Wednesday, March 16, 2022

cheaper welding gloves, some words on the air compressor mounting, and... can we talk about workbench design & use??

  Welding gloves: the heavy insulated suede ones suitable for heavy stick welding are kinda stiff and fatiguing when you're doing MIG or TIG which doesn't throw much, or as much, slag.  On the plus side, they are cheap - about $20 - $30.

 For those who do not need as much protection, there are nice, lighter-weight, calf-skin or goat-skin gloves with long gauntlets, commonly called "MIG gloves or "TIG gloves" available from welding suppliers for $50 - $75.

 The first time I saw these was when I took an introductory MIG welding class from my local welding supplies vendor (the intro class came free with the purchase of my welding machine) and the instructor was wearing them.  I promptly sought them out.

 It turns out there are IDENTICAL calf-skin and goat-skin "rose gauntlets" available from garden stores and suppliers for $25 - $35.  Perhaps they are not sewn with kevlar thread, but I've yet to care.

 Now then, some final words on how I mounted my air compressor, since I just yesterday finished doing so.  Industry standard calls for some rubber pads between the unit and the floor, but I went a little further, because I was - justifiably as it turned out - concerned about vibration being conducted into the concrete pad of the garage... and thence to my wife's office / treatment room.

 To that end, I added rubber washers between the bolts and the legs, and a second set of pads and rubber washers between the elevation stand and the floor as shown in the photos.

 

 This turns out to not be overkill at all.  While no vibration is detectable in the cement floor next to the compressor, I found out shortly after installing that resonance in the slab means there are places far away from it where vibration in the floor is quite noticeable.  If I hadn't been a Tesla nut back in the day, it might not have occurred to me to even check.

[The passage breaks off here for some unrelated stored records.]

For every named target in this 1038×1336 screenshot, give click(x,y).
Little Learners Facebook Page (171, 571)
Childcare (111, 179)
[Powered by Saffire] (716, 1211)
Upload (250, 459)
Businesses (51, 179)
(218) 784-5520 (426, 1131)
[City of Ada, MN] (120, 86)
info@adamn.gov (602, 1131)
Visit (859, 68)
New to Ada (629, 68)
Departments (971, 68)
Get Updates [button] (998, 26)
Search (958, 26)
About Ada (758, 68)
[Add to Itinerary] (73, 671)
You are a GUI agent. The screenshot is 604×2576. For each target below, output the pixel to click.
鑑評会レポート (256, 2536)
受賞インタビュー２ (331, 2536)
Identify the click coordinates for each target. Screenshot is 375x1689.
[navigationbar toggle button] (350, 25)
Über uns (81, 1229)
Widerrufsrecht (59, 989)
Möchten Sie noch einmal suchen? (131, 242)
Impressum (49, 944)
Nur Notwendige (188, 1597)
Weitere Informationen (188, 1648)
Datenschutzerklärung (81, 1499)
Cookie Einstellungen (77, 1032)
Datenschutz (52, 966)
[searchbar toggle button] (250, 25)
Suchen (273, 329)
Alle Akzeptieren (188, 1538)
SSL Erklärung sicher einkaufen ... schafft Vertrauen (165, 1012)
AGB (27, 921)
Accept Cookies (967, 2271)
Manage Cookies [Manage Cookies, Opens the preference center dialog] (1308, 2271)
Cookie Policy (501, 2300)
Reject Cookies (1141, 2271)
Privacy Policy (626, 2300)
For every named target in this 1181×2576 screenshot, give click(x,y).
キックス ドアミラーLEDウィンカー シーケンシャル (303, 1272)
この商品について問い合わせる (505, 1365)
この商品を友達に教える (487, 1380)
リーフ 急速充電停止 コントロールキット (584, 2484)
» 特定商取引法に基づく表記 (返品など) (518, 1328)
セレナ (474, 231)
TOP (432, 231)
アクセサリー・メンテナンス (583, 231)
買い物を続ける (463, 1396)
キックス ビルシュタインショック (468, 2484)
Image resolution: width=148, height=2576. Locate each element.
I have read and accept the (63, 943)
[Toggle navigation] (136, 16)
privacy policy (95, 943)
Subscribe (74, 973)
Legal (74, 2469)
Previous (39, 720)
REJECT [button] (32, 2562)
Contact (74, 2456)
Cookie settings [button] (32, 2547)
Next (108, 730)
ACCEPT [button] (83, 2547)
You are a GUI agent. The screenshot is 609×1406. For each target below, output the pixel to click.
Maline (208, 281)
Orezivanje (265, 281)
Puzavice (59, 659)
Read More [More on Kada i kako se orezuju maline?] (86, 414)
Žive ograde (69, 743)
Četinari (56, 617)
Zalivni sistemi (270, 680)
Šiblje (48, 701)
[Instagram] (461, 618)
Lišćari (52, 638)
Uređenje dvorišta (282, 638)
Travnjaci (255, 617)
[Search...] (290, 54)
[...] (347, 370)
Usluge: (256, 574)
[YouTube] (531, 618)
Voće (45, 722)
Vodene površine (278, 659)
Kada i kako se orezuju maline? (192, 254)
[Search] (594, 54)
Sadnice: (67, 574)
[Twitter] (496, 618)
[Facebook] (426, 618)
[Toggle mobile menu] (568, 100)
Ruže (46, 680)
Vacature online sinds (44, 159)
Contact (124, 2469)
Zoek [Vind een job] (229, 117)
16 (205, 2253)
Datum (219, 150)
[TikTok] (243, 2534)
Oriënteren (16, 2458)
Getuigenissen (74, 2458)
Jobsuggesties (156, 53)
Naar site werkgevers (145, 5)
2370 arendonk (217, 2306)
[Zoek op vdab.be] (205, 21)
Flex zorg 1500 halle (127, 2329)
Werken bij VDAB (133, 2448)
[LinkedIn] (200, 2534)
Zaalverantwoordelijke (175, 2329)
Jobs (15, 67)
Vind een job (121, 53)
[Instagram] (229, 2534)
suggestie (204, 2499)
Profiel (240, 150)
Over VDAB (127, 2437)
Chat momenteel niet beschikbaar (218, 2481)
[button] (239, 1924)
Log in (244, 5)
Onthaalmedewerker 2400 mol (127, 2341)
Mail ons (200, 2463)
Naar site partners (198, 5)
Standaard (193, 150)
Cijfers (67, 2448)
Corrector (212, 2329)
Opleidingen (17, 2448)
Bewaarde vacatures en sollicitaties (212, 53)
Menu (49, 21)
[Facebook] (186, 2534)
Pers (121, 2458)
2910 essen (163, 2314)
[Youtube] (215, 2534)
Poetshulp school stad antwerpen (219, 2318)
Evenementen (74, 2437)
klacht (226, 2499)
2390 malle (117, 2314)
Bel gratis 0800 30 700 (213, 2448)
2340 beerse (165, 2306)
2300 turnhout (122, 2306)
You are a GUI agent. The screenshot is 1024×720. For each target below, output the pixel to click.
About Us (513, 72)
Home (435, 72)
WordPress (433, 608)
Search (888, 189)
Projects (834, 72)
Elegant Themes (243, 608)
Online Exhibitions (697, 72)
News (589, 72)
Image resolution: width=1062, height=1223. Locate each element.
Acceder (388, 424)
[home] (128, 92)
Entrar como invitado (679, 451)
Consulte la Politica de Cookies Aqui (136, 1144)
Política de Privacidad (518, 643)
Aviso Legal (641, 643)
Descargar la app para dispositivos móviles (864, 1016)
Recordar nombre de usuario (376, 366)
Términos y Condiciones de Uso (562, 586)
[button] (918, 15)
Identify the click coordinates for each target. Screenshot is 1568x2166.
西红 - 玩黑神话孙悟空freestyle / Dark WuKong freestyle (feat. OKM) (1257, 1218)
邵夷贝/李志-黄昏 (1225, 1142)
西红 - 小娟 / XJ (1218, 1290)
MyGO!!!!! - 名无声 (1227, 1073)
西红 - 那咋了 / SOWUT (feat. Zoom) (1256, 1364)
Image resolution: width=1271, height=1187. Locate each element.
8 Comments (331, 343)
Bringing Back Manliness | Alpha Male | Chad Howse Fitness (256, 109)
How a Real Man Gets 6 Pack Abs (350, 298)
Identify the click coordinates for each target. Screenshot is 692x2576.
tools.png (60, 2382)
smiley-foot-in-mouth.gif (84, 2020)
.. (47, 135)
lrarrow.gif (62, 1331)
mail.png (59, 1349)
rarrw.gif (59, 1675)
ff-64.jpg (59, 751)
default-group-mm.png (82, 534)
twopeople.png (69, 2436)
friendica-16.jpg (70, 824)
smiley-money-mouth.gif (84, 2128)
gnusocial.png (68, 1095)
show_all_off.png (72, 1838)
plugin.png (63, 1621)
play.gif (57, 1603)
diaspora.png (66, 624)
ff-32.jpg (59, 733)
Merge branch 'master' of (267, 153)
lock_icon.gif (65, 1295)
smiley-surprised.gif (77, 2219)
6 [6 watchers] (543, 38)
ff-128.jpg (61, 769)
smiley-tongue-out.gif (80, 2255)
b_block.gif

 That vibration - at the worst point in the garage I could find, which blessedly was not in or near my wife's office as it turned out - was measurably less (accelerometer app on the phone!) after installing the second set of rubber blivets between the riser and the compressor, vs. only having the set between the riser and the floor.

 Locking nuts were used so I could leave the rubber minimally compressed while preventing anything from moving.  The rubber means the compressor can be tilted off vertical by about five degrees, until you run into the steel bolts and washers and it won't move any further for love nor money; the anchor bolts in the floor are set firm.  I am entirely okay with this state of affairs.

 Frankly, the readily-available "industry standard" black rubber pads are much too firm for the weight of my air compressor - softer ones would do a better job of absorbing and dampening out low-frequency vibrations... but they are what's available for reasonable sums of money (about $4ea) and they are an improvement over nothing.

EDIT, much later: cable-type vibration/seismic mounts would not have been overkill for this project, but they weren't in the budget.  Soaking up large-amplitude, low-frequency vibrations is hard.

 And finally, I'm gonna yammer briefly about how my perception and use of workbenches has changed.

  This is the only real workbench I have ever owned.  I still use it to this day because it is an indestructible beast.  However, when I built it, I owned fewer hand tools, and it seemed reasonable to make the back of the bench out of pegboard, so I could hang and organize my hand tools all over it.

 Even after I acquired enough tools that I had to buy a small tool chest - well, it seemed large at the time - it made sense to me to keep the most-frequently-used tools on the bench pegboard where they'd be handy.

 Eventually I needed more storage, and the upgrade path for people with money would be to buy the  rolling cart and two-drawer riser which matched my machinist's chest.  But since those were very expensive, I used a slowly-distintegrating wooden chest of drawers - found free in some rental - for over twenty years.

 Finally that nasty old thing became more of a liability than an asset, so when I received a small inheritance of a few thousands bucks from my mom's old bank accounts, I bought a full-sized (well okay, it's fucking enormous) proper professional's tool box to solve my growing organization and storage problem once and for all.

 And then I moved all my tools off the pegboard and into the tool chest because I wanted all my tools in one place to the extent practical.

 The moment I stared at the empty pegboard and wondered what I ought to do with all that new space, I immediately realized that I wish it to be a magnetic white-board with a hard enamel surface where I could put up drawings and notes, and that this would be TREMENDOUSLY useful, in fact, it would have been more useful than having the tools there all along, but hindsight is a real thing.

 So that's the new plan, when I get around to it, and can find the white-board material already made.  Not a high priority tho.

 One thing I do want to store at the bench - specifically, on the riser shelf above the bench surface - is fasteners.  I'm fairly certain I want to remove the fastener storage currently on the pegboard.  And I'm fairly certain I'm sick of walking back and forth from my shop to the storage drawers in the garage where most of my fasteners are currently stashed for lack of space in the shop.